### Work to complete
An exact transcript of every entry is required, without any of the pictures.
- Opening Delimiter -
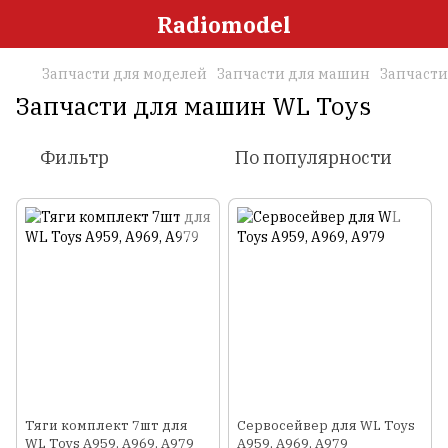
Radiomodel
Запчасти для моделей
Запчасти для машин
Запчасти
Запчасти для машин WL Toys
Фильтр
По популярности
Тяги комплект 7шт для
Сервосейвер для WL Toys
WL Toys A959, A969, A979
A959, A969, A979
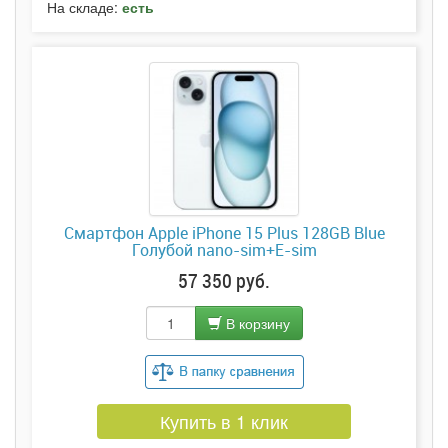
На складе:
есть
Смартфон Apple iPhone 15 Plus 128GB Blue
Голубой nano-sim+E-sim
57 350 руб.
В корзину
Купить в 1 клик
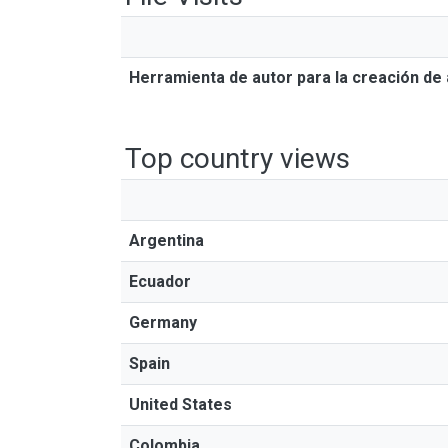
Herramienta de autor para la creación de 
Top country views
Argentina
Ecuador
Germany
Spain
United States
Colombia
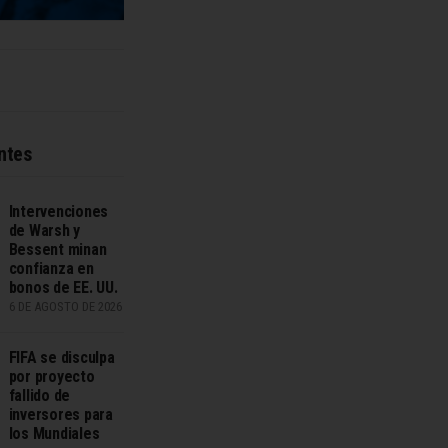
ntes
Intervenciones
de Warsh y
Bessent minan
confianza en
bonos de EE. UU.
6 DE AGOSTO DE 2026
FIFA se disculpa
por proyecto
fallido de
inversores para
los Mundiales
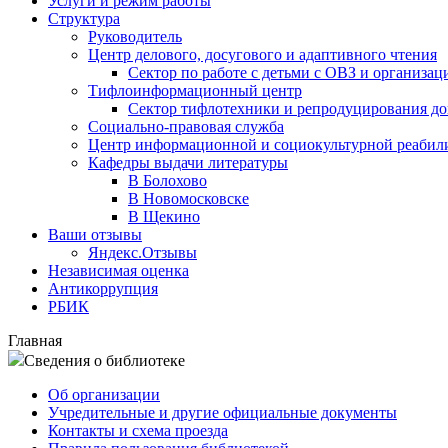
Услуги и режим работы
Структура
Руководитель
Центр делового, досугового и адаптивного чтения
Сектор по работе с детьми с ОВЗ и организац
Тифлоинформационный центр
Сектор тифлотехники и репродуцирования д
Социально-правовая служба
Центр информационной и социокультурной реабил
Кафедры выдачи литературы
В Болохово
В Новомосковске
В Щекино
Ваши отзывы
Яндекс.Отзывы
Независимая оценка
Антикоррупция
РБИК
Главная
Сведения о библиотеке
Об организации
Учредительные и другие официальные документы
Контакты и схема проезда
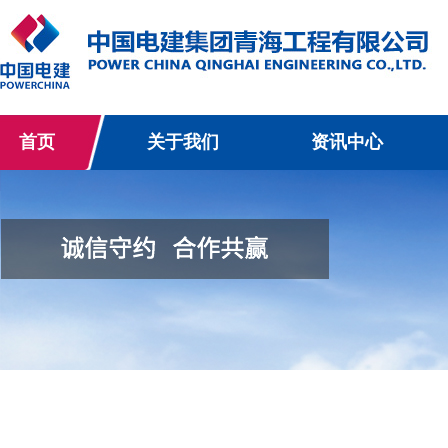
首页
关于我们
资讯中心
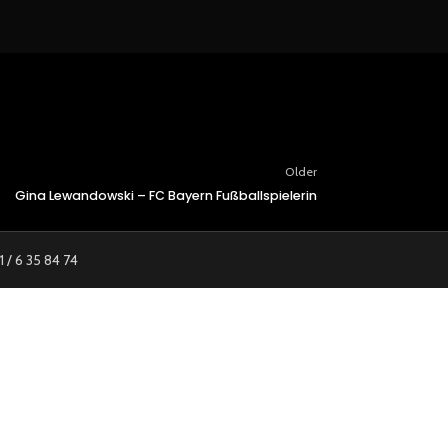
Older
Gina Lewandowski – FC Bayern Fußballspielerin
1 / 6 35 84 74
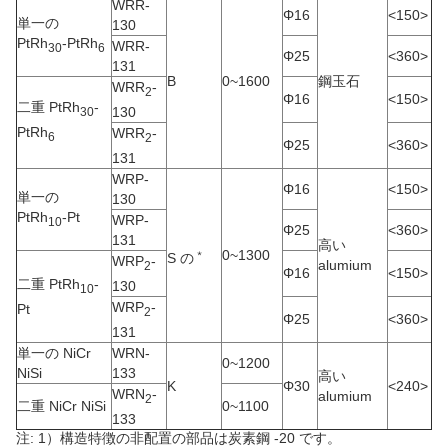
WRR-
Φ16
<150>
単一の
130
PtRh
-PtRh
WRR-
30
6
Φ25
<360>
131
B
0~1600
鋼玉石
WRR
-
2
Φ16
<150>
二重 PtRh
-
130
30
PtRh
WRR
-
6
2
Φ25
<360>
131
WRP-
Φ16
<150>
単一の
130
PtRh
-Pt
WRP-
10
Φ25
<360>
131
高い
﹡
0~1300
S の
WRP
-
alumium
2
Φ16
<150>
二重 PtRh
-
130
10
WRP
-
Pt
2
Φ25
<360>
131
単一の NiCr
WRN-
0~1200
NiSi
133
高い
K
Φ30
<240>
WRN
-
alumium
2
二重 NiCr NiSi
0~1100
133
注: 1）構造特徴の非配置の部品は炭素鋼 -20 です。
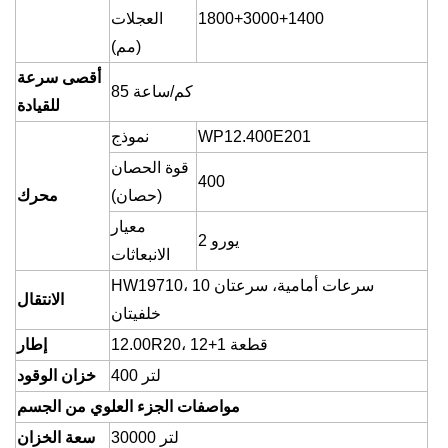
1800+3000+1400
العجلات
(مم)
أقصى سرعة
85 كم/ساعة
للقيادة
WP12.400E201
نموذج
قوة الحصان
400
(حصان)
محرك
معيار
يورو 2
الانبعاثات
HW19710، 10 سرعات أمامية، سرعتان
الانتقال
خلفيتان
12.00R20، 12+1 قطعة
إطار
400 لتر
خزان الوقود
مواصفات الجزء العلوي من الجسم
30000 لتر
سعة الخزان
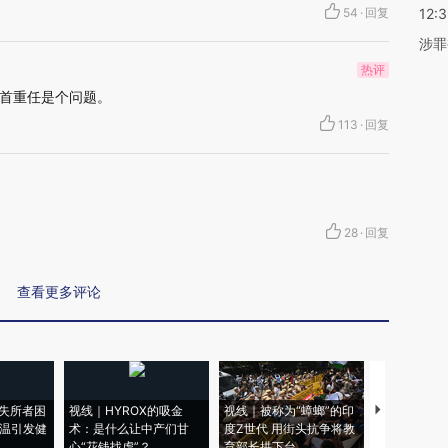
54
·
回复
12:
涉罪
热评
首重任是个问题。
113
·
回复
28
·
回复
查看更多评论
失所者困
视线｜HYROX的吸金
视线｜被称为“蟑螂”的印
视线｜“入侵
高温引发健
术：是什么让中产们甘
度Z世代 用街头抗争将教
机”？难民潮
心“花钱找虐”？
育部长拱下台
飞地休达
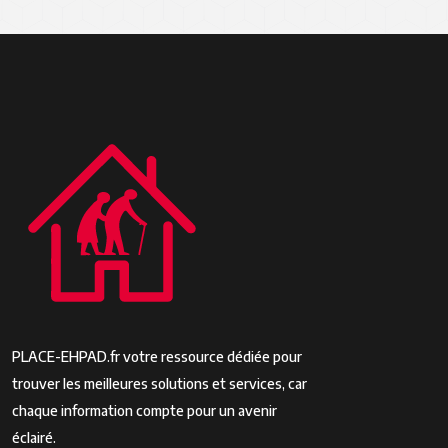
PLACE-EHPAD.fr votre ressource dédiée pour
trouver les meilleures solutions et services, car
chaque information compte pour un avenir
éclairé.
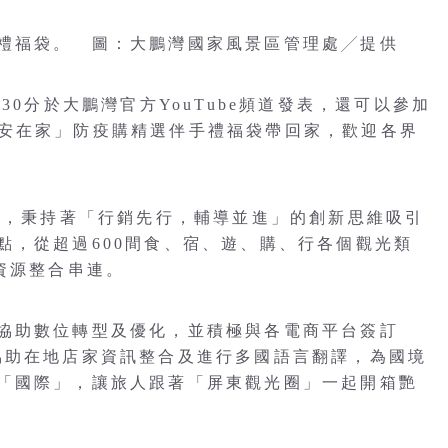
禮福袋。 圖：大鵬灣國家風景區管理處╱提供
30分於大鵬灣官方YouTube頻道發表，還可以參加
和「屏安在家」防疫購精選伴手禮福袋帶回家，歡迎各界
以來，秉持著「行銷先行，輔導並進」的創新思維吸引
點，從超過600間食、宿、遊、購、行各個觀光類
資源整合串連。
協助數位轉型及優化，並積極與各電商平台簽訂
協助在地店家資訊整合及進行多國語言翻譯，為國境
「國際」，讓旅人跟著「屏東觀光圈」一起開箱艷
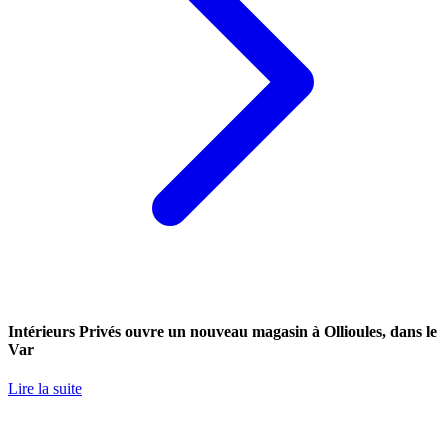
Intérieurs Privés ouvre un nouveau magasin à Ollioules, dans le
Var
Lire la suite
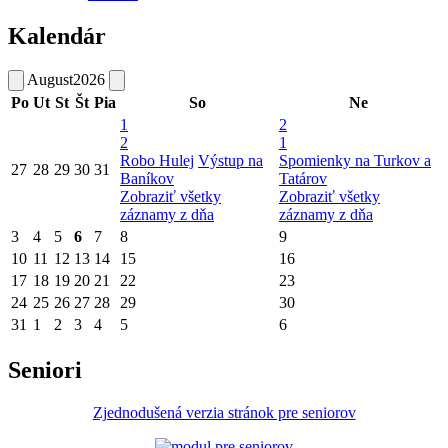
Kalendár
August
2026
Po
Ut
St
Št
Pia
So
Ne
1
2
2
1
Robo Hulej
Výstup na
Spomienky na Turkov a
27
28
29
30
31
Baníkov
Tatárov
Zobraziť všetky
Zobraziť všetky
záznamy z dňa
záznamy z dňa
3
4
5
6
7
8
9
10
11
12
13
14
15
16
17
18
19
20
21
22
23
24
25
26
27
28
29
30
31
1
2
3
4
5
6
Seniori
Zjednodušená verzia stránok pre seniorov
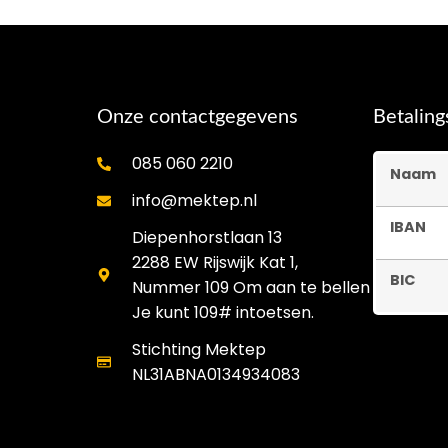
Onze contactgegevens
Betalin
085 060 2210
Naam
info@mektep.nl
IBAN
Diepenhorstlaan 13
2288 EW Rijswijk Kat 1,
BIC
Nummer 109 Om aan te bellen
Je kunt 109# intoetsen.
Stichting Mektep
NL31ABNA0134934083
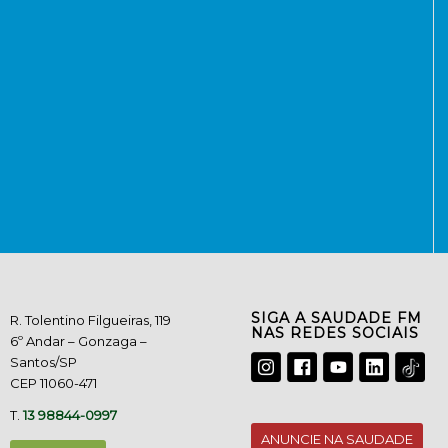
SIGA A SAUDADE FM
R. Tolentino Filgueiras, 119
NAS REDES SOCIAIS
6º Andar – Gonzaga –
Santos/SP
CEP 11060-471
T.
13 98844-0997
ANUNCIE NA SAUDADE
- Closing Delimiter -
### Completed task
Radiomodel
Запчасти для моделей
Запчасти для машин
Запчасти
Запчасти для машин WL Toys
Фильтр
По популярности
Тяги комплект 7шт для
Сервосейвер для WL Toys
WL Toys A959, A969, A979
A959, A969, A979
На складе:
есть
Смартфон Apple iPhone 15 Plus 128GB Blue
Голубой nano-sim+E-sim
57 350 руб.
В корзину
Купить в 1 клик
Herramienta de autor para la creación de 
Top country views
Argentina
Ecuador
Germany
Spain
United States
Colombia
ntes
Intervenciones
de Warsh y
Bessent minan
confianza en
bonos de EE. UU.
6 DE AGOSTO DE 2026
FIFA se disculpa
por proyecto
fallido de
inversores para
los Mundiales
Услуги и режим работы
Структура
Руководитель
Центр делового, досугового и адаптивного чтения
Сектор по работе с детьми с ОВЗ и организац
Тифлоинформационный центр
Сектор тифлотехники и репродуцирования д
Социально-правовая служба
Центр информационной и социокультурной реабил
Кафедры выдачи литературы
В Болохово
В Новомосковске
В Щекино
Ваши отзывы
Яндекс.Отзывы
Независимая оценка
Антикоррупция
РБИК
Главная
Сведения о библиотеке
Об организации
Учредительные и другие официальные документы
Контакты и схема проезда
首页
关于我们
资讯中心
Older
Gina Lewandowski – FC Bayern Fußballspielerin
1 / 6 35 84 74
WRR-
Φ16
<150>
単一の
130
PtRh
-PtRh
WRR-
30
6
Φ25
<360>
131
B
0~1600
鋼玉石
WRR
-
2
Φ16
<150>
二重 PtRh
-
130
30
PtRh
WRR
-
6
2
Φ25
<360>
131
WRP-
Φ16
<150>
単一の
130
PtRh
-Pt
WRP-
10
Φ25
<360>
131
高い
﹡
0~1300
S の
WRP
-
alumium
2
Φ16
<150>
二重 PtRh
-
130
10
WRP
-
Pt
2
Φ25
<360>
131
単一の NiCr
WRN-
0~1200
NiSi
133
高い
K
Φ30
<240>
WRN
-
alumium
2
二重 NiCr NiSi
0~1100
133
注: 1）構造特徴の非配置の部品は炭素鋼 -20 です。
1800+3000+1400
العجلات
(مم)
أقصى سرعة
85 كم/ساعة
للقيادة
WP12.400E201
نموذج
قوة الحصان
400
(حصان)
محرك
معيار
يورو 2
الانبعاثات
HW19710، 10 سرعات أمامية، سرعتان
الانتقال
خلفيتان
12.00R20، 12+1 قطعة
إطار
400 لتر
خزان الوقود
مواصفات الجزء العلوي من الجسم
30000 لتر
سعة الخزان
54
·
回复
12:
涉罪
热评
首重任是个问题。
113
·
回复
28
·
回复
查看更多评论
失所者困
视线｜HYROX的吸金
视线｜被称为“蟑螂”的印
视线｜“入侵
高温引发健
术：是什么让中产们甘
度Z世代 用街头抗争将教
机”？难民潮
心“花钱找虐”？
育部长拱下台
飞地休达
PLACE-EHPAD.fr votre ressource dédiée pour
trouver les meilleures solutions et services, car
chaque information compte pour un avenir
éclairé.
禮福袋。 圖：大鵬灣國家風景區管理處╱提供
30分於大鵬灣官方YouTube頻道發表，還可以參加
和「屏安在家」防疫購精選伴手禮福袋帶回家，歡迎各界
以來，秉持著「行銷先行，輔導並進」的創新思維吸引
點，從超過600間食、宿、遊、購、行各個觀光類
資源整合串連。
協助數位轉型及優化，並積極與各電商平台簽訂
協助在地店家資訊整合及進行多國語言翻譯，為國境
「國際」，讓旅人跟著「屏東觀光圈」一起開箱艷
Intérieurs Privés ouvre un nouveau magasin à Ollioules, dans le
Var
Lire la suite
Kalendár
August
2026
Po
Ut
St
Št
Pia
So
Ne
1
2
2
1
Robo Hulej
Výstup na
Spomienky na Turkov a
27
28
29
30
31
Baníkov
Tatárov
Zobraziť všetky
Zobraziť všetky
záznamy z dňa
záznamy z dňa
3
4
5
6
7
8
9
10
11
12
13
14
15
16
17
18
19
20
21
22
23
24
25
26
27
28
29
30
31
1
2
3
4
5
6
Seniori
Zjednodušená verzia stránok pre seniorov
Onze contactgegevens
Betalin
085 060 2210
Naam
info@mektep.nl
IBAN
Diepenhorstlaan 13
2288 EW Rijswijk Kat 1,
BIC
Nummer 109 Om aan te bellen
Je kunt 109# intoetsen.
Stichting Mektep
NL31ABNA0134934083
SIGA A SAUDADE FM
R. Tolentino Filgueiras, 119
NAS REDES SOCIAIS
6º Andar – Gonzaga –
Santos/SP
CEP 11060-471
T.
13 98844-0997
ANUNCIE NA SAUDADE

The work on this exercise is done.